----- SOURCE INFORMATION -----
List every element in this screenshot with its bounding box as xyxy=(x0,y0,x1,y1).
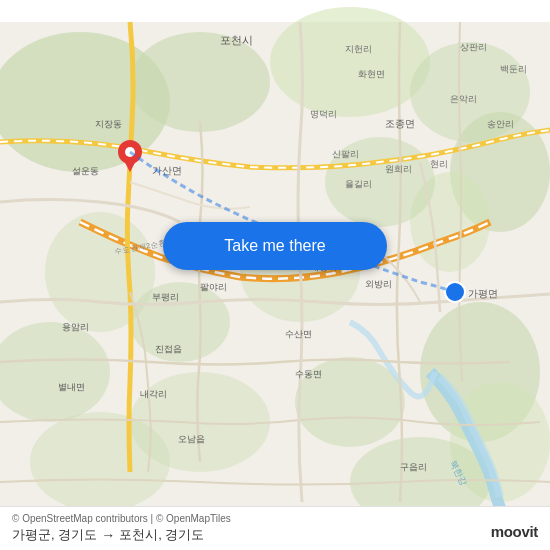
svg-text:오남읍: 오남읍 xyxy=(178,434,205,444)
route-info: 가평군, 경기도 → 포천시, 경기도 xyxy=(12,526,231,544)
svg-text:은악리: 은악리 xyxy=(450,94,477,104)
svg-text:부평리: 부평리 xyxy=(152,292,179,302)
map-background: 포천시 지헌리 화현면 상판리 백둔리 은악리 송안리 지장동 설운동 가산면 … xyxy=(0,0,550,550)
route-destination: 포천시, 경기도 xyxy=(119,526,204,544)
svg-text:화현면: 화현면 xyxy=(358,69,385,79)
svg-text:가평면: 가평면 xyxy=(468,288,498,299)
svg-text:명덕리: 명덕리 xyxy=(310,109,337,119)
svg-text:진접읍: 진접읍 xyxy=(155,344,182,354)
map-container: 포천시 지헌리 화현면 상판리 백둔리 은악리 송안리 지장동 설운동 가산면 … xyxy=(0,0,550,550)
attribution-text: © OpenStreetMap contributors | © OpenMap… xyxy=(12,513,231,524)
route-origin: 가평군, 경기도 xyxy=(12,526,97,544)
moovit-text: moovit xyxy=(491,523,538,540)
svg-text:내각리: 내각리 xyxy=(140,389,167,399)
svg-text:현리: 현리 xyxy=(430,159,448,169)
moovit-logo: moovit xyxy=(491,523,538,540)
svg-text:상판리: 상판리 xyxy=(460,42,487,52)
svg-text:송안리: 송안리 xyxy=(487,119,514,129)
svg-text:설운동: 설운동 xyxy=(72,166,99,176)
svg-text:용암리: 용암리 xyxy=(62,322,89,332)
route-arrow: → xyxy=(101,527,115,543)
svg-text:신팔리: 신팔리 xyxy=(332,149,359,159)
svg-text:별내면: 별내면 xyxy=(58,382,85,392)
take-me-there-button[interactable]: Take me there xyxy=(163,222,387,270)
svg-text:율길리: 율길리 xyxy=(345,179,372,189)
svg-text:조종면: 조종면 xyxy=(385,118,415,129)
svg-text:수동면: 수동면 xyxy=(295,369,322,379)
svg-text:팔야리: 팔야리 xyxy=(200,282,227,292)
svg-point-3 xyxy=(270,7,430,117)
svg-text:구읍리: 구읍리 xyxy=(400,462,427,472)
svg-text:원희리: 원희리 xyxy=(385,164,412,174)
svg-text:외방리: 외방리 xyxy=(365,279,392,289)
svg-point-2 xyxy=(130,32,270,132)
svg-text:백둔리: 백둔리 xyxy=(500,64,527,74)
attribution-bar: © OpenStreetMap contributors | © OpenMap… xyxy=(0,506,550,550)
svg-text:지헌리: 지헌리 xyxy=(345,44,372,54)
svg-text:수산면: 수산면 xyxy=(285,329,312,339)
svg-text:포천시: 포천시 xyxy=(220,34,253,46)
svg-text:지장동: 지장동 xyxy=(95,119,122,129)
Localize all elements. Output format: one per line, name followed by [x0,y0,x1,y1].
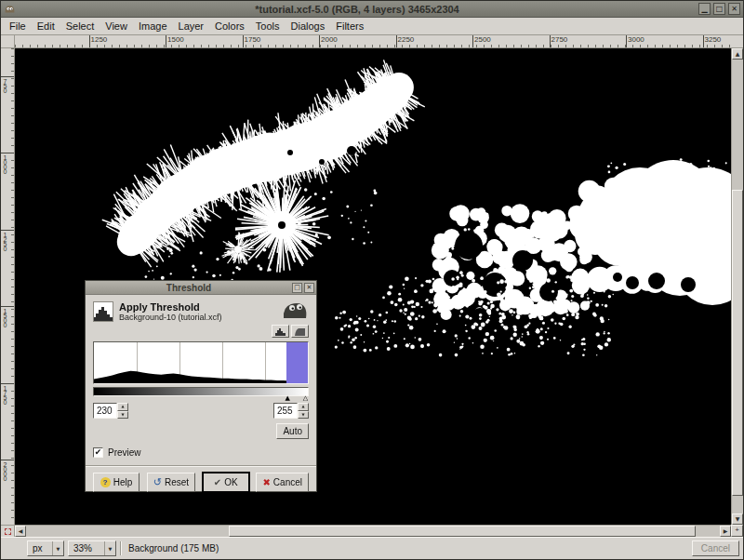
-----
» EXERCISE DIRECTIONS: Without the pictures, return the entries exactly as they appear.

» YOUR RESPONSE:
List every element in this screenshot with its bounding box as xyxy=(x0,y0,x1,y1).
svg-text:오남읍: 오남읍 xyxy=(178,434,205,444)
route-info: 가평군, 경기도 → 포천시, 경기도 xyxy=(12,526,231,544)
svg-text:은악리: 은악리 xyxy=(450,94,477,104)
svg-text:부평리: 부평리 xyxy=(152,292,179,302)
map-background: 포천시 지헌리 화현면 상판리 백둔리 은악리 송안리 지장동 설운동 가산면 … xyxy=(0,0,550,550)
route-destination: 포천시, 경기도 xyxy=(119,526,204,544)
svg-text:화현면: 화현면 xyxy=(358,69,385,79)
svg-text:가평면: 가평면 xyxy=(468,288,498,299)
svg-text:명덕리: 명덕리 xyxy=(310,109,337,119)
svg-text:진접읍: 진접읍 xyxy=(155,344,182,354)
map-container: 포천시 지헌리 화현면 상판리 백둔리 은악리 송안리 지장동 설운동 가산면 … xyxy=(0,0,550,550)
attribution-text: © OpenStreetMap contributors | © OpenMap… xyxy=(12,513,231,524)
route-origin: 가평군, 경기도 xyxy=(12,526,97,544)
moovit-text: moovit xyxy=(491,523,538,540)
svg-text:내각리: 내각리 xyxy=(140,389,167,399)
svg-text:현리: 현리 xyxy=(430,159,448,169)
moovit-logo: moovit xyxy=(491,523,538,540)
svg-text:상판리: 상판리 xyxy=(460,42,487,52)
svg-text:송안리: 송안리 xyxy=(487,119,514,129)
svg-text:설운동: 설운동 xyxy=(72,166,99,176)
svg-text:용암리: 용암리 xyxy=(62,322,89,332)
route-arrow: → xyxy=(101,527,115,543)
svg-text:신팔리: 신팔리 xyxy=(332,149,359,159)
svg-text:별내면: 별내면 xyxy=(58,382,85,392)
take-me-there-button[interactable]: Take me there xyxy=(163,222,387,270)
svg-text:율길리: 율길리 xyxy=(345,179,372,189)
svg-text:조종면: 조종면 xyxy=(385,118,415,129)
svg-text:수동면: 수동면 xyxy=(295,369,322,379)
svg-text:팔야리: 팔야리 xyxy=(200,282,227,292)
svg-point-3 xyxy=(270,7,430,117)
svg-text:구읍리: 구읍리 xyxy=(400,462,427,472)
svg-text:원희리: 원희리 xyxy=(385,164,412,174)
svg-text:외방리: 외방리 xyxy=(365,279,392,289)
svg-point-2 xyxy=(130,32,270,132)
svg-text:백둔리: 백둔리 xyxy=(500,64,527,74)
attribution-bar: © OpenStreetMap contributors | © OpenMap… xyxy=(0,506,550,550)
svg-text:지헌리: 지헌리 xyxy=(345,44,372,54)
svg-text:수산면: 수산면 xyxy=(285,329,312,339)
svg-text:포천시: 포천시 xyxy=(220,34,253,46)
svg-text:지장동: 지장동 xyxy=(95,119,122,129)
Localize all elements. Output format: one per line, name followed by [x0,y0,x1,y1].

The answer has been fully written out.